_EXERCISE DIRECTIONS_: Return the records word for word. Any pictures in them are not part of the copy.

Start of RECORDS PROVIDED

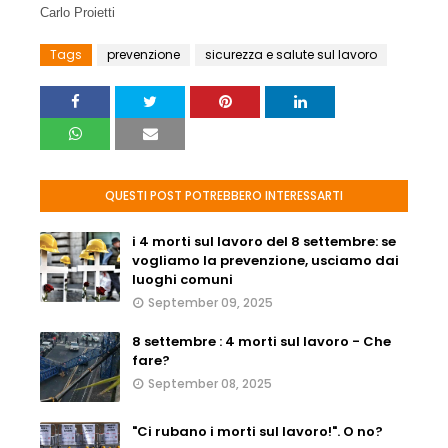
Carlo Proietti
Tags
prevenzione
sicurezza e salute sul lavoro
QUESTI POST POTREBBERO INTERESSARTI
i 4 morti sul lavoro del 8 settembre: se
vogliamo la prevenzione, usciamo dai
luoghi comuni
September 09, 2025
8 settembre : 4 morti sul lavoro - Che
fare?
September 08, 2025
"Ci rubano i morti sul lavoro!". O no?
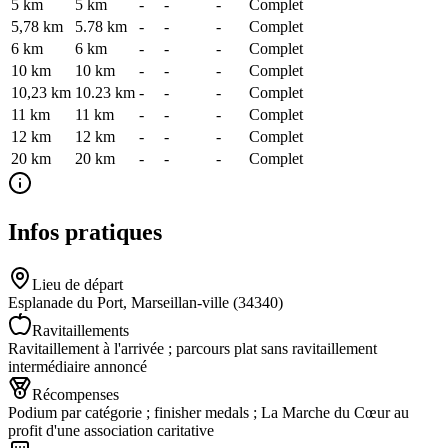
5 km
5
km
-
-
-
Complet
5,78 km
5.78
km
-
-
-
Complet
6 km
6
km
-
-
-
Complet
10 km
10
km
-
-
-
Complet
10,23 km
10.23
km
-
-
-
Complet
11 km
11
km
-
-
-
Complet
12 km
12
km
-
-
-
Complet
20 km
20
km
-
-
-
Complet
Infos pratiques
Lieu de départ
Esplanade du Port, Marseillan-ville (34340)
Ravitaillements
Ravitaillement à l'arrivée ; parcours plat sans ravitaillement
intermédiaire annoncé
Récompenses
Podium par catégorie ; finisher medals ; La Marche du Cœur au
profit d'une association caritative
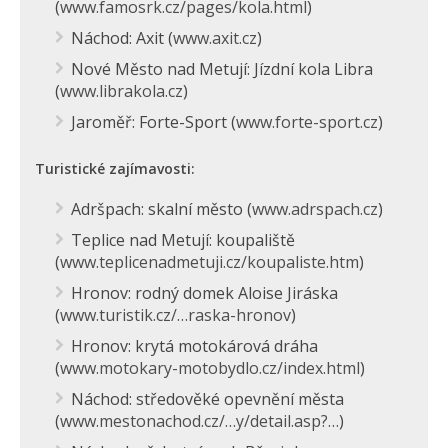
(
www.famosrk.cz/pages/kola.html
)
Náchod: Axit (
www.axit.cz
)
Nové Město nad Metují: Jízdní kola Libra
(
www.librakola.cz
)
Jaroměř: Forte-Sport (
www.forte-sport.cz
)
Turistické zajímavosti:
Adršpach: skalní město (
www.adrspach.cz
)
Teplice nad Metují: koupaliště
(
www.teplicenadmetuji.cz/koupaliste.htm
)
Hronov: rodný domek Aloise Jiráska
(
www.turistik.cz/…raska-hronov
)
Hronov: krytá motokárová dráha
(
www.motokary-motobydlo.cz/index.html
)
Náchod: středověké opevnění města
(
www.mestonachod.cz/…y/detail.asp?…
)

End of RECORDS PROVIDED

_COMPLETED EXERCISE_:
Carlo Proietti
Tags
prevenzione
sicurezza e salute sul lavoro
QUESTI POST POTREBBERO INTERESSARTI
i 4 morti sul lavoro del 8 settembre: se
vogliamo la prevenzione, usciamo dai
luoghi comuni
September 09, 2025
8 settembre : 4 morti sul lavoro - Che
fare?
September 08, 2025
"Ci rubano i morti sul lavoro!". O no?
5 km
5
km
-
-
-
Complet
5,78 km
5.78
km
-
-
-
Complet
6 km
6
km
-
-
-
Complet
10 km
10
km
-
-
-
Complet
10,23 km
10.23
km
-
-
-
Complet
11 km
11
km
-
-
-
Complet
12 km
12
km
-
-
-
Complet
20 km
20
km
-
-
-
Complet
Infos pratiques
Lieu de départ
Esplanade du Port, Marseillan-ville (34340)
Ravitaillements
Ravitaillement à l'arrivée ; parcours plat sans ravitaillement
intermédiaire annoncé
Récompenses
Podium par catégorie ; finisher medals ; La Marche du Cœur au
profit d'une association caritative
(
www.famosrk.cz/pages/kola.html
)
Náchod: Axit (
www.axit.cz
)
Nové Město nad Metují: Jízdní kola Libra
(
www.librakola.cz
)
Jaroměř: Forte-Sport (
www.forte-sport.cz
)
Turistické zajímavosti:
Adršpach: skalní město (
www.adrspach.cz
)
Teplice nad Metují: koupaliště
(
www.teplicenadmetuji.cz/koupaliste.htm
)
Hronov: rodný domek Aloise Jiráska
(
www.turistik.cz/…raska-hronov
)
Hronov: krytá motokárová dráha
(
www.motokary-motobydlo.cz/index.html
)
Náchod: středověké opevnění města
(
www.mestonachod.cz/…y/detail.asp?…
)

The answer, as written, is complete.